Девушка взглянула на Джейкоба и Дункана. Несмотря на приказ Лафайета, ей не хотелось рисковать, оставляя своих друзей одних.
— Нет, они пойдут со мной, — сказала она. — А если вы боитесь нас, можете войти вместе с нами, чтобы защитить вашего командира. — Заметив, что лейтенант поморщился, услышав ее слова, Бет усмехнулась: — Ну что ж, тем лучше. Мы не собираемся никому вредить.
Лейтенант откинул полог палатки и дал им войти. На его лице ясно читались презрение и сдерживаемая ярость.
«Вот человек, — подумала Бет, — который ревностно служит этой революции». Она молила Бога, чтобы Лафайет оказался не таким.
Войдя в палатку, Бет увидела, что командир национальной гвардии стоит у стола, пристально разглядывая карту, лежавшую на грубо обтесанной, шероховатой столешнице.
Тридцатидвухлетний Лафайет, вчерашний любимец американской революции и генерала Вашингтона, был участником двух восстаний и с успехом пережил первое из них. Теперь он чувствовал себя бесконечно усталым от жизни. То, что прежде казалось ему кристально чистым, словно горный поток, вдруг замутилось, стало грязным, словно воды Сены. Как новый командующий, он ратовал за то, чтобы аристократы мирно передали власть буржуазии, хотя в глубине души и понимал, что такого быть не может. Он сделал свой выбор, но его терзали сомнения.
Увидев Бет, Лафайет, похоже, не узнал ее: в его глазах читалась лишь угрюмая подозрительность.
Теперь это был не тот улыбчивый, милый юноша, которого она когда-то знала: она помнила, как однажды затрепетало ее еще совсем юное сердечко, когда он, хотя и раненый, взял ее руку и учтиво поцеловал. Бет навсегда прониклась к нему симпатией за тот поцелуй.

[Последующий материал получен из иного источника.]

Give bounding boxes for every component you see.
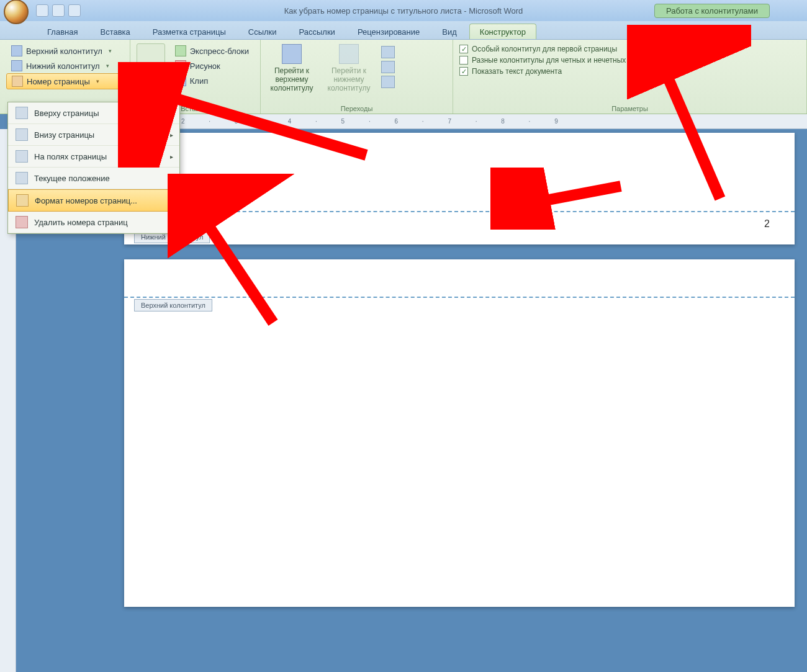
date-time-button[interactable]: [137, 43, 165, 83]
dropdown-top-of-page[interactable]: Вверху страницы▸: [8, 102, 179, 124]
odd-even-different-checkbox[interactable]: Разные колонтитулы для четных и нечетных…: [459, 55, 800, 66]
window-title: Как убрать номер страницы с титульного л…: [284, 6, 523, 16]
ribbon-tabs: Главная Вставка Разметка страницы Ссылки…: [0, 21, 807, 40]
dropdown-format-page-numbers[interactable]: Формат номеров страниц...: [8, 189, 179, 212]
group-label-options: Параметры: [459, 104, 800, 112]
page-top-icon: [16, 107, 28, 119]
qat-save-icon[interactable]: [36, 4, 48, 17]
picture-icon: [175, 60, 186, 71]
ribbon-group-options: ✓Особый колонтитул для первой страницы Р…: [453, 40, 807, 114]
tab-design[interactable]: Конструктор: [469, 24, 536, 39]
quick-parts-icon: [175, 45, 186, 56]
goto-header-label: Перейти к верхнему колонтитулу: [267, 66, 317, 92]
dropdown-item-label: Удалить номера страниц: [34, 218, 128, 227]
dropdown-remove-page-numbers[interactable]: Удалить номера страниц: [8, 212, 179, 233]
qat-redo-icon[interactable]: [68, 4, 81, 17]
header-button-label: Верхний колонтитул: [26, 47, 102, 56]
dropdown-item-label: Формат номеров страниц...: [35, 196, 137, 205]
tab-references[interactable]: Ссылки: [238, 24, 287, 39]
goto-footer-button[interactable]: Перейти к нижнему колонтитулу: [324, 43, 374, 93]
office-button[interactable]: [4, 0, 29, 24]
picture-label: Рисунок: [190, 61, 220, 71]
chevron-right-icon: ▸: [170, 153, 173, 160]
format-icon: [16, 194, 29, 207]
tab-review[interactable]: Рецензирование: [348, 24, 430, 39]
dropdown-page-margins[interactable]: На полях страницы▸: [8, 146, 179, 168]
page-footer-area[interactable]: 2: [124, 211, 795, 230]
dropdown-bottom-of-page[interactable]: Внизу страницы▸: [8, 124, 179, 146]
checkbox-empty-icon: [459, 56, 468, 65]
tab-insert[interactable]: Вставка: [90, 24, 140, 39]
chevron-right-icon: ▸: [170, 110, 173, 117]
dropdown-item-label: Внизу страницы: [34, 130, 94, 140]
checkbox-checked-icon: ✓: [459, 67, 468, 76]
tab-mailings[interactable]: Рассылки: [289, 24, 345, 39]
clip-button[interactable]: Клип: [170, 73, 254, 88]
show-document-text-label: Показать текст документа: [472, 67, 562, 76]
header-tag: Верхний колонтитул: [134, 299, 212, 311]
page-2[interactable]: Верхний колонтитул: [124, 259, 795, 607]
current-position-icon: [16, 172, 28, 184]
clip-label: Клип: [190, 76, 208, 86]
dropdown-item-label: На полях страницы: [34, 152, 107, 161]
first-page-different-checkbox[interactable]: ✓Особый колонтитул для первой страницы: [459, 43, 800, 55]
show-document-text-checkbox[interactable]: ✓Показать текст документа: [459, 66, 800, 77]
link-previous-icon[interactable]: [381, 76, 395, 88]
page-number-field[interactable]: 2: [764, 218, 770, 230]
quick-parts-label: Экспресс-блоки: [190, 47, 249, 56]
dropdown-item-label: Вверху страницы: [34, 109, 99, 118]
dropdown-current-position[interactable]: Текущее положение▸: [8, 168, 179, 189]
remove-icon: [16, 216, 28, 228]
odd-even-different-label: Разные колонтитулы для четных и нечетных…: [472, 56, 656, 65]
clip-icon: [175, 75, 186, 86]
prev-section-icon[interactable]: [381, 46, 395, 58]
header-icon: [11, 45, 22, 56]
quick-parts-button[interactable]: Экспресс-блоки: [170, 43, 254, 58]
page-number-dropdown: Вверху страницы▸ Внизу страницы▸ На поля…: [7, 102, 180, 234]
tab-home[interactable]: Главная: [37, 24, 88, 39]
page-number-icon: [12, 76, 23, 87]
goto-header-icon: [282, 44, 302, 64]
dropdown-item-label: Текущее положение: [34, 174, 110, 183]
context-tab-header: Работа с колонтитулами: [654, 4, 770, 18]
checkbox-checked-icon: ✓: [459, 45, 468, 53]
pages-container: 2 Нижний колонтитул Верхний колонтитул: [124, 133, 795, 672]
tab-view[interactable]: Вид: [432, 24, 467, 39]
quick-access-toolbar: [36, 4, 81, 17]
qat-undo-icon[interactable]: [52, 4, 65, 17]
title-bar: Как убрать номер страницы с титульного л…: [0, 0, 807, 21]
chevron-right-icon: ▸: [170, 175, 173, 182]
picture-button[interactable]: Рисунок: [170, 58, 254, 73]
chevron-right-icon: ▸: [170, 132, 173, 138]
ribbon-group-navigation: Перейти к верхнему колонтитулу Перейти к…: [261, 40, 453, 114]
page-bottom-icon: [16, 128, 28, 141]
page-number-label: Номер страницы: [27, 77, 90, 86]
footer-button-label: Нижний колонтитул: [26, 61, 100, 71]
footer-button[interactable]: Нижний колонтитул▾: [6, 58, 124, 73]
page-margins-icon: [16, 150, 28, 163]
goto-footer-icon: [339, 44, 359, 64]
page-header-area[interactable]: [124, 297, 795, 298]
page-1[interactable]: 2 Нижний колонтитул: [124, 133, 795, 244]
goto-footer-label: Перейти к нижнему колонтитулу: [324, 66, 374, 92]
header-button[interactable]: Верхний колонтитул▾: [6, 43, 124, 58]
page-number-button[interactable]: Номер страницы▾: [6, 73, 124, 89]
goto-header-button[interactable]: Перейти к верхнему колонтитулу: [267, 43, 317, 93]
tab-page-layout[interactable]: Разметка страницы: [143, 24, 236, 39]
footer-icon: [11, 60, 22, 71]
first-page-different-label: Особый колонтитул для первой страницы: [472, 45, 617, 53]
group-label-navigation: Переходы: [267, 104, 446, 112]
next-section-icon[interactable]: [381, 61, 395, 73]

Хотя теперь его лоб был изборожден морщинами, а мундир плотно сидел на пополневшем теле, он все еще выглядел весьма привлекательно. Но как же он был теперь печален! Сколько горечи было в его глазах…

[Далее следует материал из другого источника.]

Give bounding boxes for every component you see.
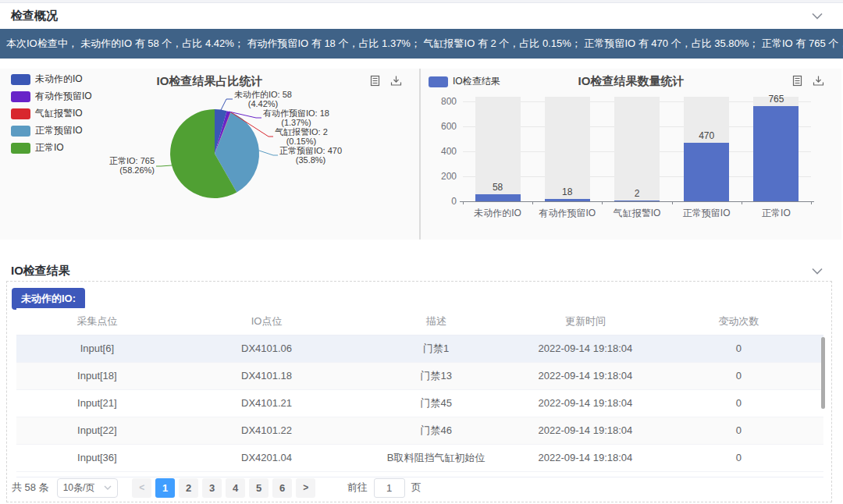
- table-cell: 门禁46: [355, 417, 517, 444]
- page-number-button[interactable]: 2: [179, 478, 198, 498]
- table-column-header: 更新时间: [517, 308, 654, 335]
- table-cell: 门禁45: [355, 389, 517, 417]
- bar: [684, 143, 729, 201]
- table-cell: 0: [654, 362, 823, 389]
- x-axis-category-label: 正常IO: [741, 207, 811, 220]
- bar-value-label: 470: [683, 130, 730, 141]
- x-axis-category-label: 有动作预留IO: [532, 207, 603, 220]
- charts-row: IO检查结果占比统计 未动作的IO有动作预留IO气缸报警IO正常预留IO正常IO…: [0, 69, 843, 240]
- pie-chart-card: IO检查结果占比统计 未动作的IO有动作预留IO气缸报警IO正常预留IO正常IO…: [0, 69, 419, 240]
- legend-label: 正常预留IO: [35, 124, 83, 137]
- pie-legend-item[interactable]: 有动作预留IO: [11, 91, 92, 102]
- category-badge[interactable]: 未动作的IO:: [12, 288, 85, 310]
- table-cell: 0: [654, 335, 823, 362]
- table-cell: DX4101.18: [178, 362, 355, 389]
- legend-swatch: [11, 74, 30, 85]
- table-cell: DX4201.04: [178, 444, 355, 471]
- table-column-header: IO点位: [178, 308, 355, 335]
- legend-swatch: [11, 108, 30, 119]
- bar-background-band: [545, 97, 590, 201]
- select-chevron-icon: [104, 485, 112, 490]
- x-axis-tick: [742, 201, 742, 204]
- io-inspection-page: 检查概况 本次IO检查中， 未动作的IO 有 58 个，占比 4.42%； 有动…: [0, 0, 843, 504]
- table-cell: 门禁1: [355, 335, 517, 362]
- page-size-select[interactable]: 10条/页: [57, 478, 118, 498]
- table-row: Input[6]DX4101.06门禁12022-09-14 19:18:040: [16, 335, 823, 362]
- bar-chart: 020040060080058未动作的IO18有动作预留IO2气缸报警IO470…: [421, 69, 841, 240]
- pie-slice-label: 正常IO: 765(58.26%): [83, 156, 155, 175]
- bar-value-label: 2: [614, 188, 660, 199]
- bar: [753, 106, 799, 201]
- data-view-icon[interactable]: [369, 75, 381, 87]
- results-section-title: IO检查结果: [11, 264, 70, 279]
- table-row: Input[22]DX4101.22门禁462022-09-14 19:18:0…: [16, 417, 823, 444]
- legend-label: 气缸报警IO: [35, 107, 83, 120]
- legend-swatch: [11, 91, 30, 102]
- top-divider: [0, 0, 843, 3]
- summary-banner-text: 本次IO检查中， 未动作的IO 有 58 个，占比 4.42%； 有动作预留IO…: [6, 37, 843, 51]
- pie-legend-item[interactable]: 气缸报警IO: [11, 108, 92, 119]
- pie-slice-label: 正常预留IO: 470(35.8%): [279, 146, 342, 165]
- table-cell: Input[22]: [16, 417, 178, 444]
- table-cell: Input[21]: [16, 389, 178, 417]
- page-size-value: 10条/页: [63, 481, 95, 495]
- x-axis-tick: [532, 201, 533, 204]
- next-page-button[interactable]: >: [296, 478, 315, 498]
- bar-background-band: [614, 97, 660, 201]
- x-axis-category-label: 正常预留IO: [671, 207, 742, 220]
- collapse-overview-chevron-icon[interactable]: [812, 12, 823, 20]
- bar-legend-item[interactable]: IO检查结果: [429, 75, 500, 88]
- table-scrollbar[interactable]: [821, 337, 825, 409]
- save-as-image-icon[interactable]: [390, 75, 402, 87]
- pie-slice-label: 未动作的IO: 58(4.42%): [234, 90, 292, 108]
- table-row: Input[18]DX4101.18门禁132022-09-14 19:18:0…: [16, 362, 823, 389]
- page-number-button[interactable]: 6: [272, 478, 292, 498]
- x-axis-category-label: 气缸报警IO: [602, 207, 672, 220]
- pie-label-leader-line: [221, 99, 233, 110]
- pagination: 共 58 条 10条/页 < 123456 > 前往 页: [12, 477, 422, 498]
- pie-legend: 未动作的IO有动作预留IO气缸报警IO正常预留IO正常IO: [11, 73, 92, 159]
- io-results-table: 采集点位IO点位描述更新时间变动次数 Input[6]DX4101.06门禁12…: [16, 308, 823, 472]
- x-axis-tick: [672, 201, 673, 204]
- bar-legend-swatch: [429, 76, 448, 87]
- table-cell: 0: [654, 444, 823, 471]
- page-number-button[interactable]: 4: [226, 478, 245, 498]
- table-cell: B取料阻挡气缸初始位: [355, 444, 517, 471]
- table-cell: 2022-09-14 19:18:04: [517, 417, 654, 444]
- legend-label: 未动作的IO: [35, 73, 83, 86]
- pie-legend-item[interactable]: 正常IO: [11, 142, 92, 154]
- table-cell: DX4101.22: [178, 417, 355, 444]
- bar-legend-label: IO检查结果: [453, 75, 500, 88]
- data-view-icon[interactable]: [791, 75, 803, 87]
- pie-legend-item[interactable]: 正常预留IO: [11, 125, 92, 137]
- table-cell: Input[6]: [16, 335, 178, 362]
- table-cell: 门禁13: [355, 362, 517, 389]
- pie-label-leader-line: [259, 151, 278, 155]
- table-cell: DX4101.21: [178, 389, 355, 417]
- table-cell: DX4101.06: [178, 335, 355, 362]
- page-number-button[interactable]: 1: [155, 478, 175, 498]
- table-cell: Input[18]: [16, 362, 178, 389]
- x-axis-line: [460, 201, 814, 202]
- pie-legend-item[interactable]: 未动作的IO: [11, 73, 92, 85]
- table-row: Input[21]DX4101.21门禁452022-09-14 19:18:0…: [16, 389, 823, 417]
- goto-label: 前往: [347, 481, 368, 495]
- goto-page-input[interactable]: [374, 478, 405, 498]
- x-axis-tick: [602, 201, 603, 204]
- x-axis-category-label: 未动作的IO: [463, 207, 533, 220]
- pagination-total: 共 58 条: [12, 481, 49, 495]
- table-cell: 2022-09-14 19:18:04: [517, 444, 654, 471]
- collapse-results-chevron-icon[interactable]: [812, 268, 823, 275]
- save-as-image-icon[interactable]: [813, 75, 824, 87]
- table-cell: 2022-09-14 19:18:04: [517, 335, 654, 362]
- bar-value-label: 58: [475, 182, 521, 193]
- table-cell: 0: [654, 389, 823, 417]
- overview-section-title: 检查概况: [11, 9, 58, 23]
- table-column-header: 采集点位: [16, 308, 178, 335]
- y-axis-tick-label: 800: [433, 96, 457, 107]
- goto-page-suffix: 页: [411, 481, 422, 495]
- page-number-button[interactable]: 5: [249, 478, 269, 498]
- prev-page-button[interactable]: <: [132, 478, 151, 498]
- table-cell: 2022-09-14 19:18:04: [517, 362, 654, 389]
- page-number-button[interactable]: 3: [202, 478, 222, 498]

Лафайет нетерпеливо вздохнул. Днем к нему постоянно обращались с жалобами, а его сны были полны воплями и мольбами его предков, давно отошедших в мир иной. Постоянно сражаясь в битвах, он в то же время вел невидимую войну с самим собой. Сделав свой выбор, он не знал, верен ли избранный им путь. И готов был продать душу дьяволу, только бы разрешить свои сомнения.
Он старательно скрывал свои колебания от подчиненных: военачальник не имеет права допускать, чтобы о нем думали, как о человеке, который не уверен в правильности своих действий. Но его постоянно терзал страх, что корабль, которым он управляет, плывет не туда.

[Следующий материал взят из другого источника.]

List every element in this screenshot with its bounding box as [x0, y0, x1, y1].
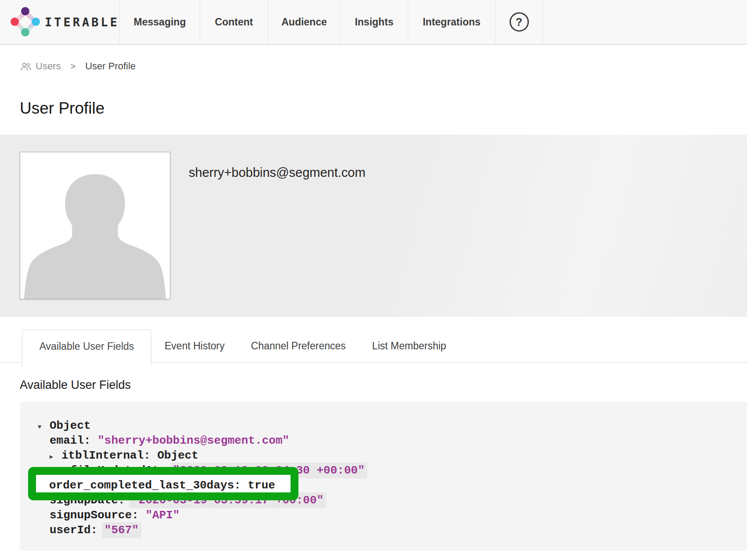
- collapse-toggle-icon[interactable]: ▼: [38, 420, 50, 434]
- help-button[interactable]: ?: [495, 0, 543, 44]
- annotation-highlight-box: order_completed_last_30days: true: [28, 467, 298, 500]
- nav-item-audience[interactable]: Audience: [268, 0, 340, 44]
- field-row-order_completed_last_30days: order_completed_last_30days: true: [49, 478, 275, 493]
- breadcrumb-users-label: Users: [36, 61, 61, 72]
- section-heading: Available User Fields: [0, 378, 747, 392]
- iterable-logo-icon: [11, 8, 38, 36]
- nav-item-messaging[interactable]: Messaging: [119, 0, 200, 44]
- top-nav: ITERABLE MessagingContentAudienceInsight…: [0, 0, 747, 45]
- field-row-userId: userId: "567": [20, 523, 747, 538]
- brand-name: ITERABLE: [45, 15, 119, 29]
- field-value: "567": [102, 522, 141, 538]
- page-title: User Profile: [0, 99, 747, 118]
- logo-dot-red: [11, 18, 19, 26]
- field-row-signupSource: signupSource: "API": [20, 508, 747, 523]
- person-silhouette-icon: [20, 152, 170, 299]
- field-value: true: [248, 479, 275, 492]
- profile-summary: sherry+bobbins@segment.com: [0, 135, 747, 317]
- field-key: itblInternal:: [61, 449, 157, 462]
- tab-channel-preferences[interactable]: Channel Preferences: [238, 330, 359, 362]
- profile-tabs: Available User FieldsEvent HistoryChanne…: [0, 330, 747, 366]
- breadcrumb-current: User Profile: [85, 61, 136, 72]
- nav-item-insights[interactable]: Insights: [340, 0, 408, 44]
- users-icon: [20, 62, 32, 71]
- field-row-root: ▼Object: [20, 418, 747, 433]
- field-key: signupSource:: [50, 509, 145, 522]
- tab-label: Event History: [165, 340, 225, 352]
- nav-item-integrations[interactable]: Integrations: [408, 0, 495, 44]
- field-value: "API": [145, 509, 180, 522]
- field-row-email: email: "sherry+bobbins@segment.com": [20, 433, 747, 448]
- profile-email: sherry+bobbins@segment.com: [189, 165, 366, 317]
- field-value: Object: [50, 419, 91, 432]
- iterable-logo[interactable]: ITERABLE: [0, 0, 119, 44]
- tab-event-history[interactable]: Event History: [151, 330, 238, 362]
- logo-dot-purple: [21, 7, 29, 15]
- tab-list-membership[interactable]: List Membership: [359, 330, 460, 362]
- tab-available-user-fields[interactable]: Available User Fields: [22, 330, 151, 366]
- breadcrumb-users-link[interactable]: Users: [20, 61, 61, 72]
- tab-label: List Membership: [372, 340, 446, 352]
- field-key: userId:: [50, 524, 104, 537]
- annotated-field-row: order_completed_last_30days: true: [36, 478, 275, 493]
- logo-dot-blue: [32, 18, 40, 26]
- field-value: "sherry+bobbins@segment.com": [97, 434, 289, 447]
- tab-label: Available User Fields: [40, 341, 134, 352]
- expand-toggle-icon[interactable]: ▶: [50, 449, 61, 464]
- nav-item-content[interactable]: Content: [200, 0, 268, 44]
- chevron-right-icon: >: [70, 61, 75, 72]
- field-key: order_completed_last_30days:: [49, 479, 248, 492]
- available-user-fields-panel: ▼Objectemail: "sherry+bobbins@segment.co…: [20, 402, 747, 551]
- avatar: [20, 152, 170, 299]
- logo-dot-green: [21, 28, 29, 36]
- breadcrumb: Users > User Profile: [0, 59, 747, 73]
- field-value: Object: [157, 449, 198, 462]
- field-row-itblInternal: ▶itblInternal: Object: [20, 448, 747, 463]
- field-key: email:: [50, 434, 97, 447]
- tab-label: Channel Preferences: [251, 340, 346, 352]
- help-icon: ?: [510, 12, 529, 32]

Приблизившись к Бет, он вгляделся в ее лицо с той же пристальностью, с какой только что вглядывался в лежавшие перед ним карты.
— Я знаком с вами, мадемуазель? — спросил он по-французски.
— Однажды мы с вами уже встречались, — ответила Бет по-английски. — Это было в Америке, в поместье моего отца.
Бет смотрела, как Лафайет напрягает память, пытаясь вспомнить эту встречу.
— Тогда вы были очень красивы и очень смелы. И Вашингтон не мог вами нахвалиться, — напомнила она ему, улыбнувшись. Улыбка засветилась в ее глазах, когда она добавила: — Тогда вы были очень любезны с одной одиннадцатилетней девочкой.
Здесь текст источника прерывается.